__Exercise requirements__: Repeat the listing exactly. The images do not belong in the copy.
******
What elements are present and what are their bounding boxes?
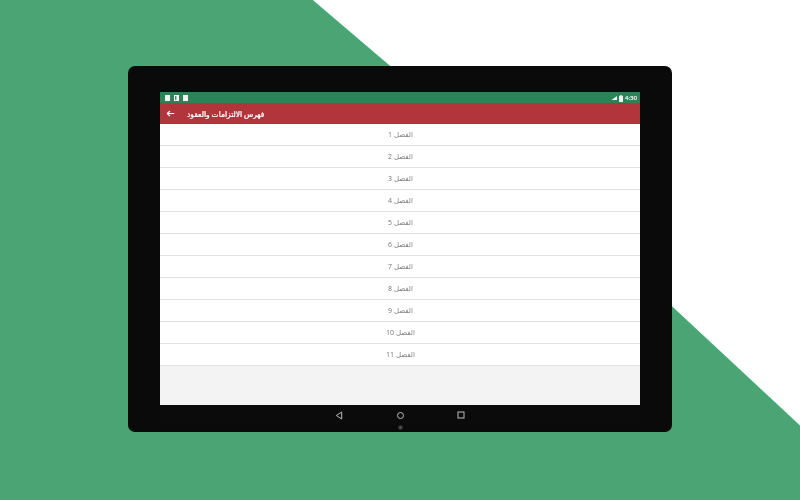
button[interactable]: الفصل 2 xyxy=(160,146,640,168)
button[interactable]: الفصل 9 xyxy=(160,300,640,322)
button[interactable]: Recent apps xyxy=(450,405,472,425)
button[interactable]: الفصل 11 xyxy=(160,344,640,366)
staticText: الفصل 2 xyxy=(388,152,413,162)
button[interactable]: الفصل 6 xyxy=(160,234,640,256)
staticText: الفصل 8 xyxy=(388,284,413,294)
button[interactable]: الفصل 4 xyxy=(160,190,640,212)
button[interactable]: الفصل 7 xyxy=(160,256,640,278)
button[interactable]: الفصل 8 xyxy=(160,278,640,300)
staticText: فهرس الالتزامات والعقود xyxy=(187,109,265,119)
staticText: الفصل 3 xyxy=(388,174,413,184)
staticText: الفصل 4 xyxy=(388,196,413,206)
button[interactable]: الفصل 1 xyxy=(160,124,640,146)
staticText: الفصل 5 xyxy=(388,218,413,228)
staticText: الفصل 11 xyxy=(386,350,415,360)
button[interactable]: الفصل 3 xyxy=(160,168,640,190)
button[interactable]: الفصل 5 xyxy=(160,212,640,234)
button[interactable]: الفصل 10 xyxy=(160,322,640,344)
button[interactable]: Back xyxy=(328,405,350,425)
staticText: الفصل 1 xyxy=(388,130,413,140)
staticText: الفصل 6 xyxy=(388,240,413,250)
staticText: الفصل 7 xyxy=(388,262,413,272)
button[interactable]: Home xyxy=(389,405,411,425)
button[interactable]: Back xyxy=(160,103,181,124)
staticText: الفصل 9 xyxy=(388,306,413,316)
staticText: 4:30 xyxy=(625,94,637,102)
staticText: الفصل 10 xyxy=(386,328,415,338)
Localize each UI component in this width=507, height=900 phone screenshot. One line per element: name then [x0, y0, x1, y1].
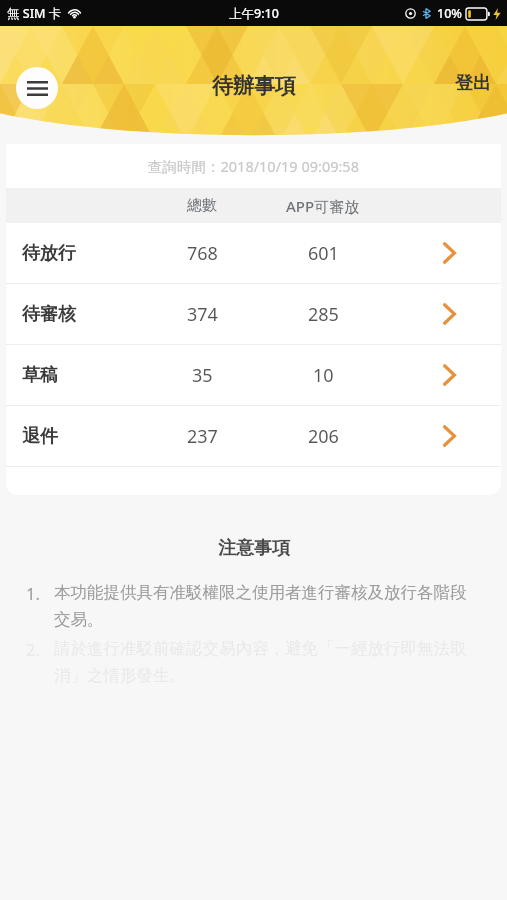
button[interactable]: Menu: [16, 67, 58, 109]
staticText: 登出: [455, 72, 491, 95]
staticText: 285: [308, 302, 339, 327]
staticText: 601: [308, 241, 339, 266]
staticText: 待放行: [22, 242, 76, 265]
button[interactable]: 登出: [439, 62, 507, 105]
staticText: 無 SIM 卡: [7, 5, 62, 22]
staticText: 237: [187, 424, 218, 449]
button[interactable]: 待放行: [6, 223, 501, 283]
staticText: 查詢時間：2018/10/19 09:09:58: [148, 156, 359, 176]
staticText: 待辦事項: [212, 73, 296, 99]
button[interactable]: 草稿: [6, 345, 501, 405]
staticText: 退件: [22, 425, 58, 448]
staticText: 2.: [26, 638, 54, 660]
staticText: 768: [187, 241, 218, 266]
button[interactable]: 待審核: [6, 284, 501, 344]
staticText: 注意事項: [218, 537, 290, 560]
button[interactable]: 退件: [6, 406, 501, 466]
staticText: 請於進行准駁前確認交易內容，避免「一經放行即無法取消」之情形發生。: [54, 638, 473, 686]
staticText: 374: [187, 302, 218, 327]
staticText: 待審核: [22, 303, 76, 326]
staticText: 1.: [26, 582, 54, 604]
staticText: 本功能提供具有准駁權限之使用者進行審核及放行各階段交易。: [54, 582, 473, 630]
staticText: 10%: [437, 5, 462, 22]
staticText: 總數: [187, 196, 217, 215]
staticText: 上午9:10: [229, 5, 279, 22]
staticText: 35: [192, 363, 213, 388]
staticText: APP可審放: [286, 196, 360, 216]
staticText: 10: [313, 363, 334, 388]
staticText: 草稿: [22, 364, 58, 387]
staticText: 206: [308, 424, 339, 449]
******
__Response to the exercise__:
What elements are present and what are their bounding boxes?
button[interactable]: الفصل 2 xyxy=(160,146,640,168)
button[interactable]: الفصل 9 xyxy=(160,300,640,322)
button[interactable]: Recent apps xyxy=(450,405,472,425)
button[interactable]: الفصل 11 xyxy=(160,344,640,366)
staticText: الفصل 2 xyxy=(388,152,413,162)
button[interactable]: الفصل 6 xyxy=(160,234,640,256)
staticText: الفصل 8 xyxy=(388,284,413,294)
button[interactable]: الفصل 4 xyxy=(160,190,640,212)
button[interactable]: الفصل 7 xyxy=(160,256,640,278)
button[interactable]: الفصل 8 xyxy=(160,278,640,300)
staticText: فهرس الالتزامات والعقود xyxy=(187,109,265,119)
staticText: الفصل 3 xyxy=(388,174,413,184)
staticText: الفصل 4 xyxy=(388,196,413,206)
button[interactable]: الفصل 1 xyxy=(160,124,640,146)
staticText: الفصل 5 xyxy=(388,218,413,228)
staticText: الفصل 11 xyxy=(386,350,415,360)
button[interactable]: الفصل 3 xyxy=(160,168,640,190)
button[interactable]: الفصل 5 xyxy=(160,212,640,234)
button[interactable]: الفصل 10 xyxy=(160,322,640,344)
button[interactable]: Back xyxy=(328,405,350,425)
staticText: الفصل 1 xyxy=(388,130,413,140)
staticText: الفصل 6 xyxy=(388,240,413,250)
staticText: الفصل 7 xyxy=(388,262,413,272)
button[interactable]: Home xyxy=(389,405,411,425)
button[interactable]: Back xyxy=(160,103,181,124)
staticText: الفصل 9 xyxy=(388,306,413,316)
staticText: 4:30 xyxy=(625,94,637,102)
staticText: الفصل 10 xyxy=(386,328,415,338)
Localize each UI component in this width=507, height=900 phone screenshot. One line per element: name then [x0, y0, x1, y1].
button[interactable]: Menu: [16, 67, 58, 109]
staticText: 登出: [455, 72, 491, 95]
staticText: 285: [308, 302, 339, 327]
staticText: 601: [308, 241, 339, 266]
staticText: 待放行: [22, 242, 76, 265]
button[interactable]: 登出: [439, 62, 507, 105]
staticText: 無 SIM 卡: [7, 5, 62, 22]
staticText: 237: [187, 424, 218, 449]
button[interactable]: 待放行: [6, 223, 501, 283]
staticText: 查詢時間：2018/10/19 09:09:58: [148, 156, 359, 176]
staticText: 待辦事項: [212, 73, 296, 99]
button[interactable]: 草稿: [6, 345, 501, 405]
staticText: 退件: [22, 425, 58, 448]
staticText: 2.: [26, 638, 54, 660]
staticText: 768: [187, 241, 218, 266]
button[interactable]: 待審核: [6, 284, 501, 344]
staticText: 注意事項: [218, 537, 290, 560]
button[interactable]: 退件: [6, 406, 501, 466]
staticText: 請於進行准駁前確認交易內容，避免「一經放行即無法取消」之情形發生。: [54, 638, 473, 686]
staticText: 374: [187, 302, 218, 327]
staticText: 待審核: [22, 303, 76, 326]
staticText: 1.: [26, 582, 54, 604]
staticText: 本功能提供具有准駁權限之使用者進行審核及放行各階段交易。: [54, 582, 473, 630]
staticText: 10%: [437, 5, 462, 22]
staticText: 總數: [187, 196, 217, 215]
staticText: 上午9:10: [229, 5, 279, 22]
staticText: 35: [192, 363, 213, 388]
staticText: APP可審放: [286, 196, 360, 216]
staticText: 10: [313, 363, 334, 388]
staticText: 草稿: [22, 364, 58, 387]
staticText: 206: [308, 424, 339, 449]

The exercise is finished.